> TASK TO COMPLETE
Look through the entries for the string "eMMC", and copy each line that holds it.

(Dataset entries)
>>>

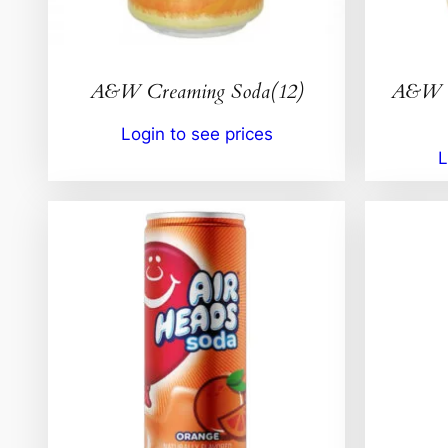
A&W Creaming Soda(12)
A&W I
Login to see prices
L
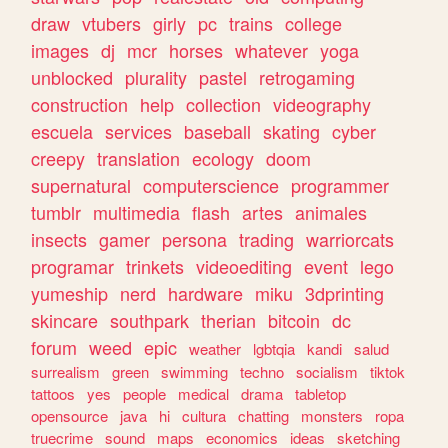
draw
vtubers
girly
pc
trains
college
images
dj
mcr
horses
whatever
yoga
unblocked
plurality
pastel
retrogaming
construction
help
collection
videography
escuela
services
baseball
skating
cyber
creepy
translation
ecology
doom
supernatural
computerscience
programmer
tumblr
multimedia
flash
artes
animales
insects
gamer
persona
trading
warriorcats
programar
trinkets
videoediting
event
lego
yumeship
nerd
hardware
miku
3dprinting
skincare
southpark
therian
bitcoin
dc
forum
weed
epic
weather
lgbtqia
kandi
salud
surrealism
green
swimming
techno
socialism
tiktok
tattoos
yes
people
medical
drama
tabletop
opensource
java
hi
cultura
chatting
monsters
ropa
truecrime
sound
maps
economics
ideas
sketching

<<<
>>>

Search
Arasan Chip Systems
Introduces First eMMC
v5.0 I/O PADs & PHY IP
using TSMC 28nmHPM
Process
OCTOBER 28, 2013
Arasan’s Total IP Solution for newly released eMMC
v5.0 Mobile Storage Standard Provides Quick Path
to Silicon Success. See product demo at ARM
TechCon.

<<<

> SOLVED PROBLEM
Introduces First eMMC
Arasan’s Total IP Solution for newly released eMMC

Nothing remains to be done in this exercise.